Strengthening Multimodal Large Language Model with Bootstrapped Preference Optimization

Renjie Pi,Tianyang Han,Wei Xiong,Jipeng Zhang,Runtao Liu,Rui Pan,Tong Zhang
2024-04-03
Abstract:Multimodal Large Language Models (MLLMs) excel in generating responses based on visual inputs. However, they often suffer from a bias towards generating responses similar to their pretraining corpus, overshadowing the importance of visual information. We treat this bias as a "preference" for pretraining statistics, which hinders the model's grounding in visual input. To mitigate this issue, we propose Bootstrapped Preference Optimization (BPO), which conducts preference learning with datasets containing negative responses bootstrapped from the model itself. Specifically, we propose the following two strategies: 1) using distorted image inputs to the MLLM for eliciting responses that contain signified pretraining bias; 2) leveraging text-based LLM to explicitly inject erroneous but common elements into the original response. Those undesirable responses are paired with original annotated responses from the datasets to construct the preference dataset, which is subsequently utilized to perform preference learning. Our approach effectively suppresses pretrained LLM bias, enabling enhanced grounding in visual inputs. Extensive experimentation demonstrates significant performance improvements across multiple benchmarks, advancing the state-of-the-art in multimodal conversational systems.
Computer Vision and Pattern Recognition
What problem does this paper attempt to address?
### Problems Addressed by the Paper The paper aims to address the issue of bias in multimodal large language models (MLLMs) when generating responses based on visual inputs.

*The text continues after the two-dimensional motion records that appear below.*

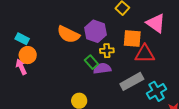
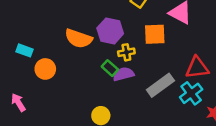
red triangle: (145, 54) -> (197, 68), moved
orange circle: (28, 55) -> (45, 69), moved
pink arrow: (21, 67) -> (18, 102), moved

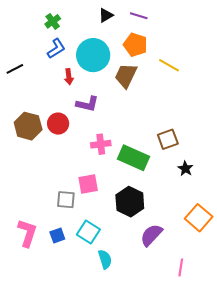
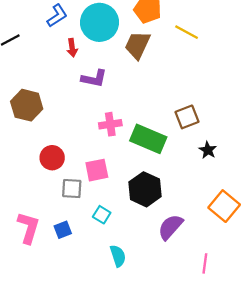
red circle: (58, 124) -> (52, 158), moved
cyan square: (88, 232) -> (102, 215), moved, size x0.7

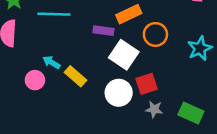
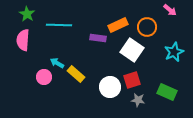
orange circle: (155, 34) -> (147, 27), moved
white square: (124, 55) -> (132, 50), moved
green rectangle: (191, 113) -> (167, 92), moved

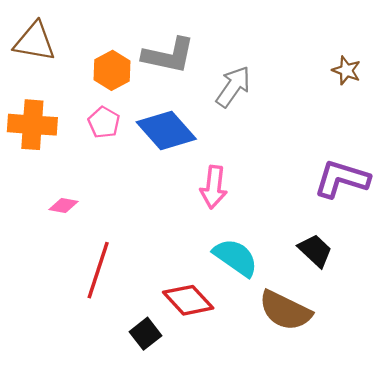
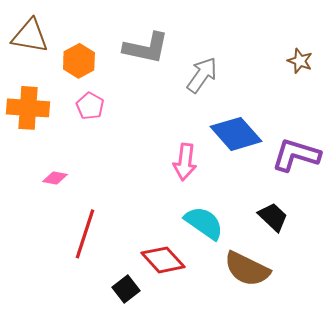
orange hexagon: (112, 70) -> (79, 61), moved
blue diamond: (166, 130) -> (236, 134), moved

Specifically, these models tend to generate responses similar to their pre-training corpus, neglecting the importance of visual information. This bias leads to poor performance when handling image inputs, resulting in errors or hallucinations, such as generating non-existent objects, misidentifying attributes, or providing inaccurate object counts. These issues make MLLMs unreliable in high-risk real-world applications, such as autonomous driving systems or medical assistants. ### Solution To solve this problem, the authors propose the Bootstrapped Preference Optimization (BPO) method. BPO constructs a preference dataset through the following two strategies: 1. **Image Perturbation Prompts**: By distorting image features, the model generates responses that contain significant pre-training biases. These responses, while related to the image input, are closer to the pre-training distribution, thereby exposing the model's biases. 2. **LLM Bias Injection**: Utilizing the LLM component within the MLLM to directly modify the original responses, generating negative samples that contain common but incorrect elements. These negative samples are paired with the original annotations to construct the preference dataset. Through these strategies, BPO effectively suppresses the biases of the pre-trained LLM, enhancing the model's reliance on visual inputs. Experimental results show that BPO significantly improves performance across multiple benchmarks and greatly reduces object hallucination phenomena. ### Main Contributions 1. **Novel Perspective**: Treating multimodal alignment as a preference learning task, where pre-training biases and visual grounding are viewed as old and new preferences, respectively. 2. **Automatic Construction of Preference Dataset**: Proposing a method for large-scale automatic generation of negative samples, effectively exposing the pre-training biases of MLLMs. 3. **Empirical Validation**: Demonstrating through experiments that the BPO method significantly improves the grounding effect of MLLMs on image inputs and achieves performance improvements across multiple benchmarks.